Fort San Pedro is triangular in shape, with two sides facing the sea and the third side fronting the land. The two sides facing the sea were defended with artillery and the front with a strong palisade made of wood. The three bastions were named La Concepcion (SW); Ignacio de Loyola (SE), and San Miguel (NE). It has a total inside area of 2,025 sq. Meters. The walls are 20 feet (6.1 m) high, 8 feet (2.4 m) thick and the towers are 30 feet (9.1 m) high from the ground level. The circumference is 1,248 feet (380 m). The sides are of unequal lengths and the one fronting the city is where one may find entry into the Fort. Fourteen cannons were mounted in their emplacements most of which are still there today. Work first started on May 8, 1565 with Miguel Lopéz de Legazpi breaking ground.


BASILICA DEL STO. NIÑO 

 


The Minor Basilica of the Holy Child (Spanish: Basílica Menor del Santo Niño; Italian: Basilica Minore del Santo Bambino) is a minor basilica in Cebu City in the Philippines that was founded in the 16th century. It is the oldest Roman Catholic church established in the country, purportedly built on the spot where the image of the Santo Niño de Cebú, a statue depicting the Holy Child Jesus was found in 1565 by Spanish explorers led by Miguel Lopez de Legazpi. The image is the same statue given by Ferdinand Magellan to the wife of Rajah Humabon as a gift over forty years before after Humabon's baptism to Christianity on April 14, 1521. It was found by a soldier preserved in a burnt wooden box after Legazpi razed the village of hostile natives.
The present building, which was completed from 1739-1740, has been the sanctuary of the oldest religious image in the country ever since. A full schedule of masses from 5:00 am to 12:00 midnight are held every Friday at the basilica for devotees of the Holy Child Jesus and followers of novena.


COLON STREET 
 Colon Street
Colon Street is a crowded street in downtown Cebu City that is often called the oldest and the shortest national road in the Philippines. It is named after Christopher Columbus. It traces its origins to the town plan by Miguel Lopez de Legazpi, the Spanish conquistador who arrived in the Philippines to establish a colony in 1565.
Colon, a bit run-down now, was the site of fashionable shops, offices and movie houses.
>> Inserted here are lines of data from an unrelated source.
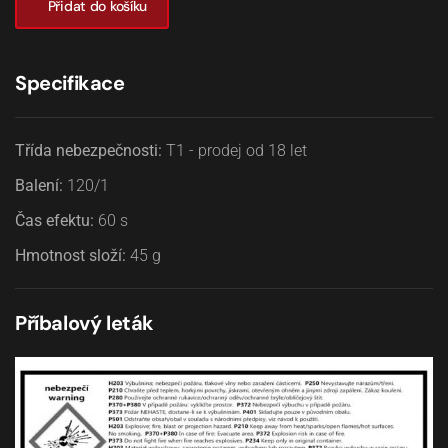
Přidat do košíku
Specifikace
Třída nebezpečnosti:
T1 - prodej od 18 let
Balení:
120/1
Čas efektu:
60
s
Hmotnost složí:
45
g
Příbalový leták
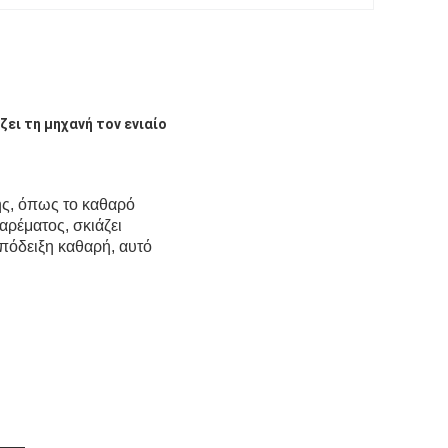
ει τη μηχανή τον ενιαίο
ης, όπως το καθαρό
αρέματος, σκιάζει
απόδειξη καθαρή, αυτό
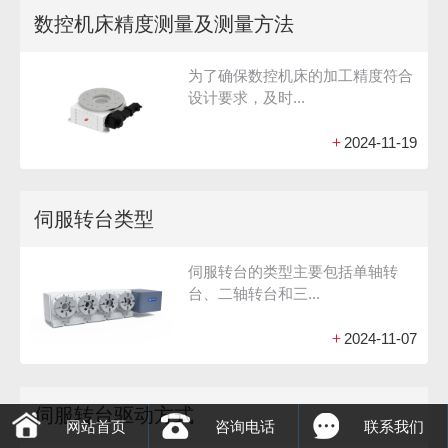
数控机床精度测量及测量方法
为了确保数控机床的加工精度符合
设计要求，及时...
+
2024-11-19
伺服转台类型
伺服转台的类型主要包括单轴转
台、二轴转台和三...
+
2024-11-07
伺服转台驱动方式
网站首页
咨询电话
联系我们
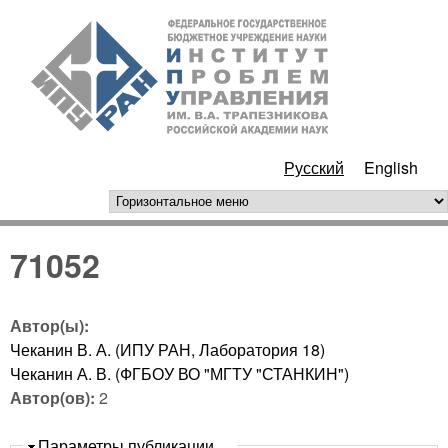
Перейти к основному
ИПУ
содержанию
РАН
Русский
English
горизонтальное меню
71052
Автор(ы):
Чеканин В. А. (ИПУ РАН, Лаборатория 18)
Чеканин А. В. (ФГБОУ ВО "МГТУ "СТАНКИН")
Автор(ов):
2
Скрыть
Параметры публикации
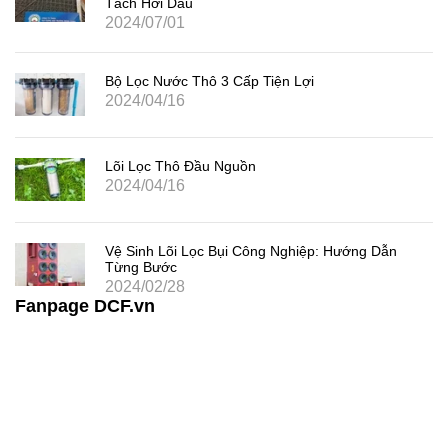
Tách Hơi Dầu
2024/07/01
Bộ Lọc Nước Thô 3 Cấp Tiện Lợi
2024/04/16
Lõi Lọc Thô Đầu Nguồn
2024/04/16
Vệ Sinh Lõi Lọc Bụi Công Nghiệp: Hướng Dẫn
Từng Bước
2024/02/28
Fanpage DCF.vn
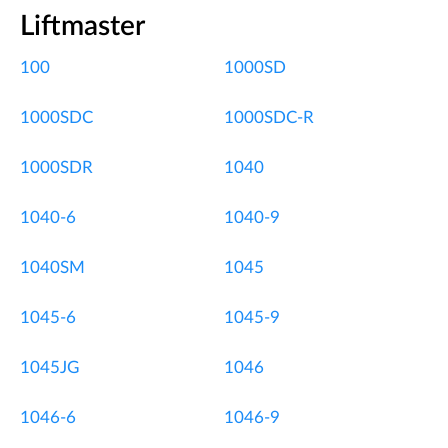
Liftmaster
100
1000SD
1000SDC
1000SDC-R
1000SDR
1040
1040-6
1040-9
1040SM
1045
1045-6
1045-9
1045JG
1046
1046-6
1046-9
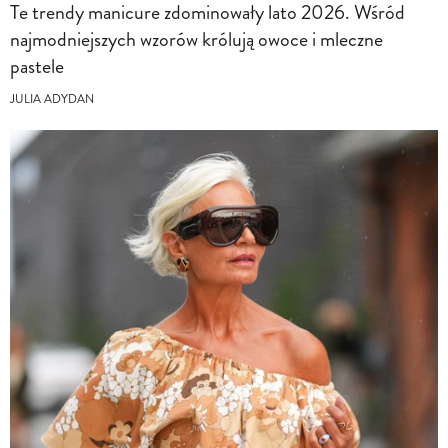
Te trendy manicure zdominowały lato 2026. Wśród
najmodniejszych wzorów królują owoce i mleczne
pastele
JULIA ADYDAN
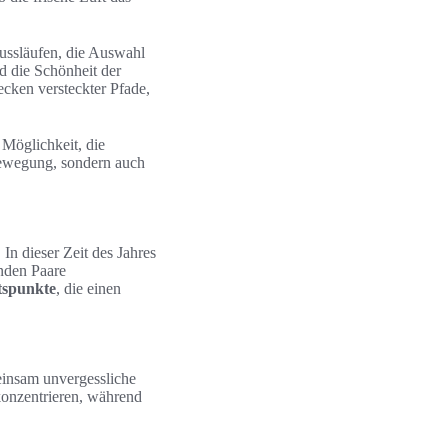
ussläufen, die Auswahl
nd die Schönheit der
cken versteckter Pfade,
 Möglichkeit, die
 Bewegung, sondern auch
In dieser Zeit des Jahres
nden Paare
tspunkte
, die einen
einsam unvergessliche
konzentrieren, während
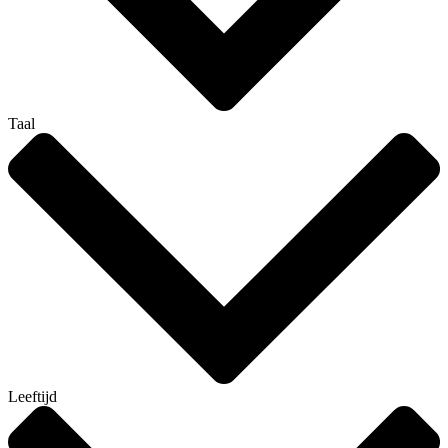
Taal
Leeftijd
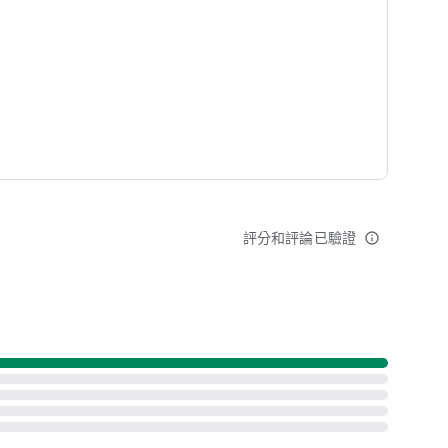
新增中！
id Auto 車機導航）
評分和評論已驗證
info_outline
建議或鼓勵，我們都會用心回覆不辜負！
z/contact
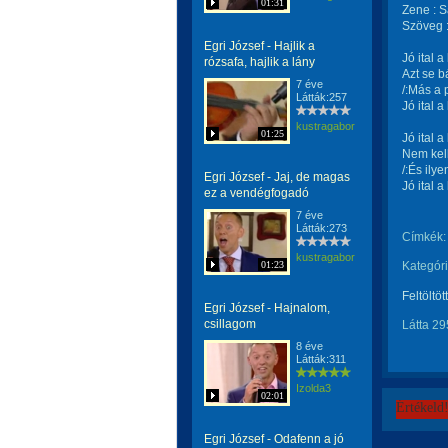
01:31
Zene : S
Szöveg :
Egri József - Hajlik a
Jó ital 
rózsafa, hajlik a lány
Azt se b
7 éve
/:Más a 
Látták:257
Jó ital 
kustragabor
01:25
Jó ital a
Nem kell
/:És ilye
Egri József - Jaj, de magas
Jó ital a
ez a vendégfogadó
7 éve
Látták:273
Címkék:
kustragabor
01:23
Kategóri
Feltöltöt
Egri József - Hajnalom,
csillagom
Látta 29
8 éve
Látták:311
Izolda3
02:01
Értékeld
Egri József - Odafenn a jó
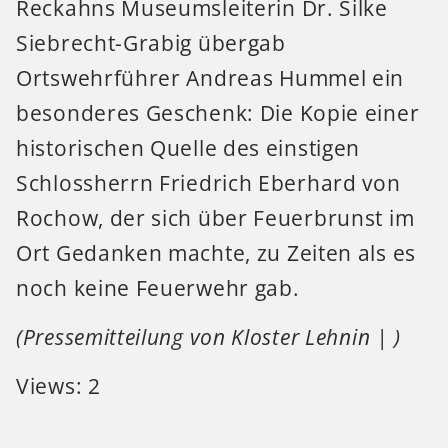
Reckahns Museumsleiterin Dr. Silke
Siebrecht-Grabig übergab
Ortswehrführer Andreas Hummel ein
besonderes Geschenk: Die Kopie einer
historischen Quelle des einstigen
Schlossherrn Friedrich Eberhard von
Rochow, der sich über Feuerbrunst im
Ort Gedanken machte, zu Zeiten als es
noch keine Feuerwehr gab.
(Pressemitteilung von Kloster Lehnin | )
Views: 2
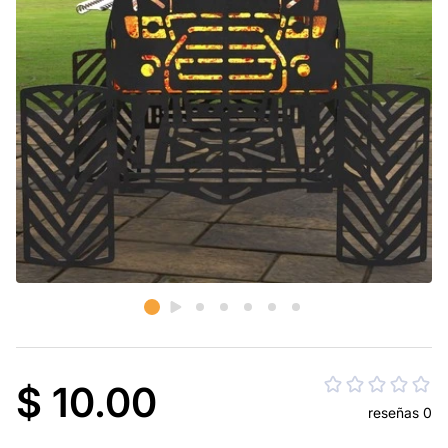
$ 10.00
reseñas 0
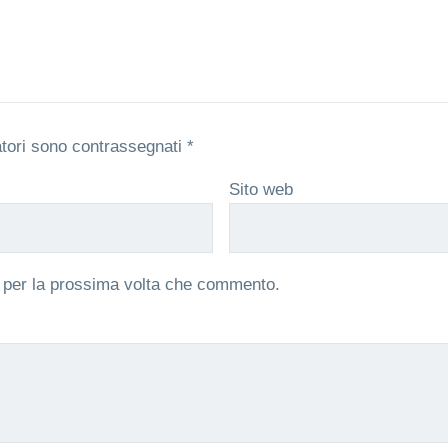
atori sono contrassegnati
*
Sito web
r per la prossima volta che commento.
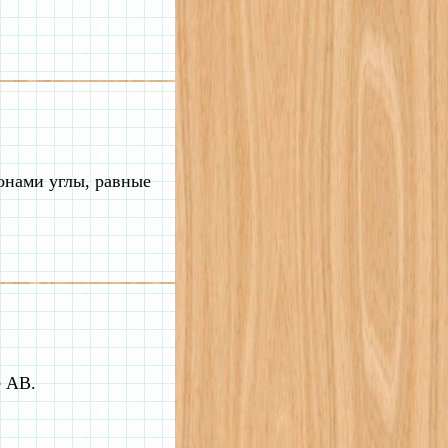
онами углы, равные
е AB.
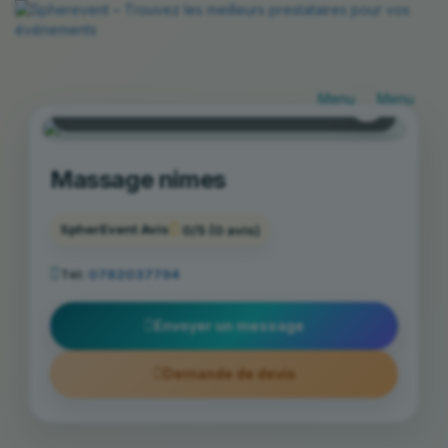
Bellegarde
Basculer
Bascule
la
la
MASSAGE
navigation
navigat
Massage nimes
SpherEvent Avis
0/5
(0 avis)
Tél:
0782037794
Envoyer un message
Demande de devis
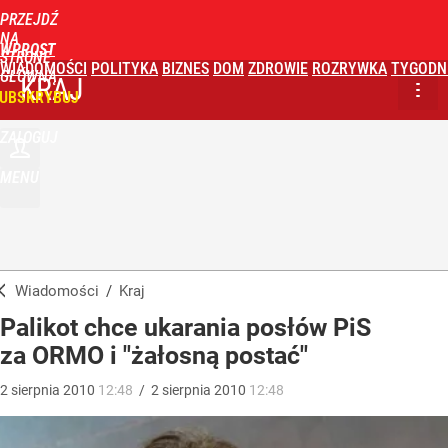
PRZEJDŹ
NA
WPROST
STRONĘ
WIADOMOŚCI
POLITYKA
BIZNES
DOM
ZDROWIE
ROZRYWKA
TYGODN
GŁÓWNĄ
KRAJ
UBSKRYBUJ
ZALOGUJ
MENU
Wiadomości
/
Kraj
Palikot chce ukarania posłów PiS
za ORMO i "żałosną postać"
2
sierpnia
2010
12:48
/
2
sierpnia
2010
12:48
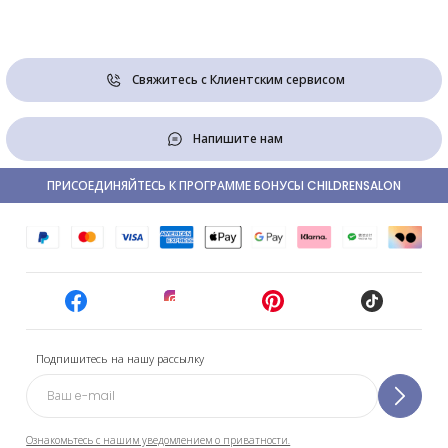
Свяжитесь с Клиентским сервисом
Напишите нам
ПРИСОЕДИНЯЙТЕСЬ К ПРОГРАММЕ БОНУСЫ CHILDRENSALON
Подпишитесь на нашу рассылку
Ознакомьтесь с нашим уведомлением о приватности.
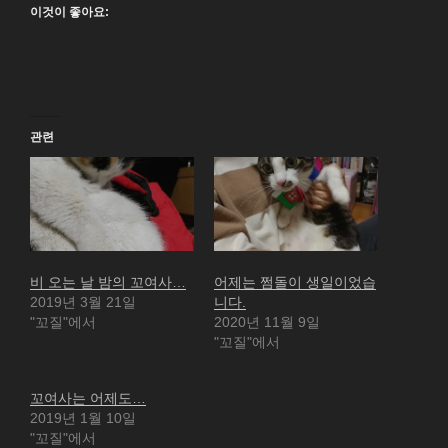
이것이 좋아요:
관련
비 오는 날 밤의 꼬여사…
어제는 쩜돌이 생일이었습
2019년 3월 21일
니다.
"꼬질"에서
2020년 11월 9일
"꼬질"에서
꼬여사는 어제도…
2019년 1월 10일
"꼬질"에서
It was once the heart of Cebu City's shopping and business activity, but in recent years (specifically during the early 1990s), much of this activity has shifted inland to the more modern, bigger and diverse commercial and business districts now spread in almost all of the urban areas of the city in what used to be considered residential and leisure settlements.


CEBU PROVINCIAL CAPITOL 

Capitol Building
The Cebu Provincial Capitol is the seat of the provincial governance of Cebu. It is a neoclassical edifice organized by Designer Juan Arellano and built by Pedro Siochi & Accompany, Inc. Artefact started in 1937 during the incumbency of Governor Sotero Cabahug and painted one gathering subsequent during the minute of Control Buenaventura Rodriquez.

The Cebu Provincial Capitol structure is noticeable with a fundamental stadium and two wings. Beneath the bowl, whose inland is stained with sceneries portraying the sphere and its constituents, is a rotunda with a convenient beg. Staircases emanating from the important entering at the land point lead to this tap from which are hallways with varied flat busy by the diametrical offices of the pokey government. Also come the lobby is the entree to the Interpersonal Hall, a ballroom wainscoted with trine biggest.